This study was approved by the Ethics Committee of the Second Hospital of Hebei Medical University. The study was conducted in between March 2015 and December 2015. Healthy subjects (n = 120) were separated into four groups according to the guidelines of World Health Organization (WHO): Young Male (n = 30) and Female (n = 30), with the age ranging from 20 to 44, average age = 35; Senior Male (n = 30) and Female (n = 30), with the age from 45 to 81, average age = 59.
1. Right‐handed; 2. Mini‐mental State Examination score > 27; 3. no symptoms of neurological diseases; 4. no history of brain surgery or traumatic brain injury, hypertension, diabetes, or cardiovascular diseases; 5. no history of alcohol abuse, smoking addiction, or drug addiction; 6. no MRI contraindication; 7. no history of epilepsy or meningitis; 8. no history of cerebral anoxia or chronic hypoglycemia; and 9. no lesions observed during routine MRI.

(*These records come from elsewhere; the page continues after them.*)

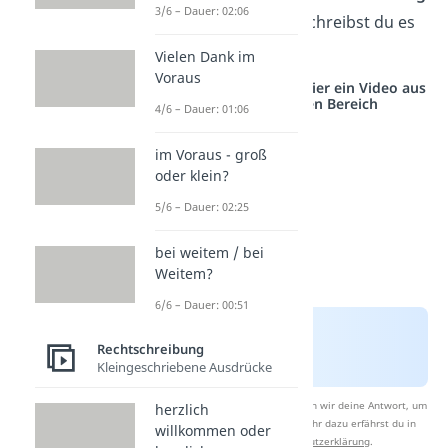
3/6 – Dauer: 02:06
steht. Ansonsten schreibst du es
immer klein.
Vielen Dank im
Voraus
Studyflix vernetzt: Hier ein Video aus
einem anderen Bereich
4/6 – Dauer: 01:06
im Voraus - groß
oder klein?
5/6 – Dauer: 02:25
bei weitem / bei
Weitem?
6/6 – Dauer: 00:51
Rechtschreibung
Kleingeschriebene Ausdrücke
Nach Beantwortung speichern wir deine Antwort, um
herzlich
Studyflix zu verbessern. Mehr dazu erfährst du in
willkommen oder
unserer
Datenschutzerklärung
.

Diffusion tensor imaging was performed on subjects who meet the abovementioned criteria, and the images were further processed to eliminate artifacts and to exclude low‐quality images. All subjects have signed consent forms.

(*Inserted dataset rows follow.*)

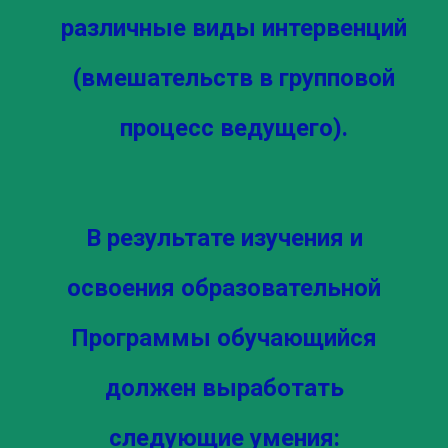
различные виды интервенций
(вмешательств в групповой
процесс ведущего).
В результате изучения и
освоения образовательной
Программы обучающийся
должен выработать
следующие умения:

MRI and DTI data were collected on an HDXT 1.5 T scanner (General Electric Health Care) with 8‐channel head coil. The scanning protocol includes axial DTI with echo planar imaging (EPI) sequence: TR/TE = 8000/98.3 ms, slice thickness = 4.0 mm, slice gap = 0.0 mm, FOV = 22 × 22 cm, and NEX = 2; the scan was performed from the lower edge of corpus callosum to the top edge of the brain with a total of 18 slices. In addition to the DTI acquirement, which was used for the analysis here, the scanning protocol included structural sequences to rule out any impairment. The duration of the scan is 4 min 24 s.

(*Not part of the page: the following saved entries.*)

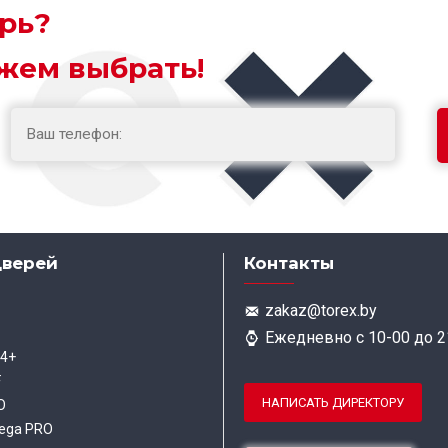
рь?
жем выбрать!
дверей
Контакты
zakaz@torex.by
Ежедневно с 10-00 до 2
 4+
F
НАПИСАТЬ ДИРЕКТОРУ
O
ega PRO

Diffusion tensor imaging data were processed on an ADW 4.5 workstation equipped with Functool software to generate images. The precentral gyrus and postcentral gyrus on one side of the brain are identified by an experienced radiologist, and a region of interest (ROI) with an area of (18 ± 2) mm2 was manually selected on this side. Subsequently, by using the auto‐detection function of the program, precentral gyrus and postcentral gyrus on the opposite site of the brain are detected automatically (Figure 1) with the same area of ROI, (18 ± 2) mm2. Depending on the size and shape of the precentral gyrus and postcentral gyrus, minor modifications were adopted based on the automated selection of ROI for each specific case in order to avoid the inclusion of encephalocoele or cerebrospinal fluid. To reduce variations and maintain the isotropy of the size of the voxel, FA values were calculated based on the data collected from three slices, namely slices 12–14, and was taken average of 3 measurements.
Enlarge this image.1 FIGURE. Location of left precentral gyrus, right precentral gyrus, left postcentral gyrus, and right postcentral gyrus (1. right precentral gyrus; 2. right postcentral gyrus; 3. left precentral gyrus; and 4. left postcentral gyrus)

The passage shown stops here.